Cynipid galls and their associated parasitoids

Cynipid and other galls have proven useful models in community and population ecology for mainly three reasons: Firstly they are sessile, at least during the larval development, which makes the measurement of densities and distributions relatively easy. Secondly, inquilines (guests) and parasitoids that attack gall inhabitants accumulate inside the gall, and although parasitoids will consume their host, it is often possible to identify the remains. Thus, during the dissection of galls it is often possible to identify the whole community and often the trophic relationships therein. Finally, these communities are largely closed so that the member species are tightly linked and interdependent.

Megastigmus stigmatizans ovipositing into a gall of Andricus quercuscalicis

Askew (1984) gives an excellent overview of work that involved cynipid galls from determinants for the distribution of herbivores on host plants to parasitoid community studies.

Since then, CEH has been involved in various studies trying to understand the determinants of parasitoid community structure using the invasion of the British Isles by four alien species as a natural experiment of community assembly. We studied the galls of Andricus quercuscalicis in detail, but also carried out whole community studies to investigate how the aliens would link to native species and what their impact might be.

The most fascinating aspect of cynipid galls is the diversity of species specific and often generation specific morphologies. Theories about the evolution of a gall making life history pointed at the constant nutrient supply and the constant microclimate as a selective advantage. Both probably have some bearing, but would not account for the wide diversity of gall shapes. The enemy hypothesis suggests that gall morphologies and other gall traits such as their location on the host plant or their phenology might reduce mortalities suffered from the attack of natural enemies. Presumably the most important class of natural enemies are parasitoid wasps.

However, all cynipid galls appear to be attacked by parasitoids today and it has been pointed out that galls are often conspicuous targets even to our eyes and might attract parasitoids rather than protect from them. It is possible that gall morphologies have provided protection in the past, but have lost that aspect since parasitoids have adapted to overcome these defences. If so, the enemy hypothesis should be impossible to test today.

In single species studies, however, various workers could determine that parasitoids are only able to exploit galls during so called "windows of vulnerability" suggesting that at all other times the gall might well provide protection from parasitoid attack. It only appears that galls can be attacked all the time where a sequence of different parasitoid species have slightly different "windows of vulnerability" to exploit.
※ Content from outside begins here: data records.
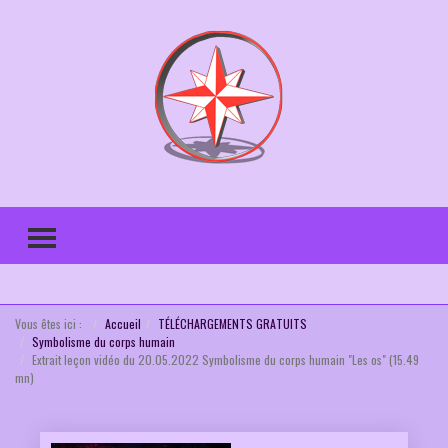
TOGGLE MENU
Vous êtes ici :
Accueil
TÉLÉCHARGEMENTS GRATUITS
Symbolisme du corps humain
Extrait leçon vidéo du 20.05.2022 Symbolisme du corps humain "Les os" (15.49
mn)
Together with G.N. Stone (Edinburgh) and J. Cook (Imperial College), CEH has studied whole communities of cynipid gall wasps and their parasitoids. Using a molecular phylogeny, we explore whether or not particularly convergently evolved gall traits can in fact reduce or prevent mortalities from parasitoid attack. To do so, we also have to assess the gall morphologies at the time when the parasitoid attack occurs, since characters such as gall size, the toughness of the gall walls, and even the development of spines and hairs, will change throughout the development of the galls. Also, most of the parasitoid and inquiline species that attack hosts in cynipid galls are reported to be generalists.

To assess the impact of alternative hosts on attack rates in galls included in the phylogeny, we sampled the whole community, to build quantified webs to assess the attacks of the parasitoid species throughout the communities. This work is on-going, but the theory also in the context of other non-cynipid galler systems have been reviewed by Stone et al (2002) and Stone and Schönrogge (2003).

Publications

Stone G N Schönrogge K (2003) The adaptive significance of insect gall morphology. Trends in Ecology & Evolution, 18, 512 - 521.

Stone G N, Schönrogge K, Atkinson R J, Bellido D, Pujade-Villar J (2002) The population biology of oak gall wasps (Hymenoptera: Cynipidae). Annual Review of Entomology 47:633 - 668.

Askew R R (1984) The biology of gall- wasps. In: Anathakrishnan TN (ed) The biology of galling insects, 1 edn. Oxford and IBH publishing Co., New Dehli, pp 223-271.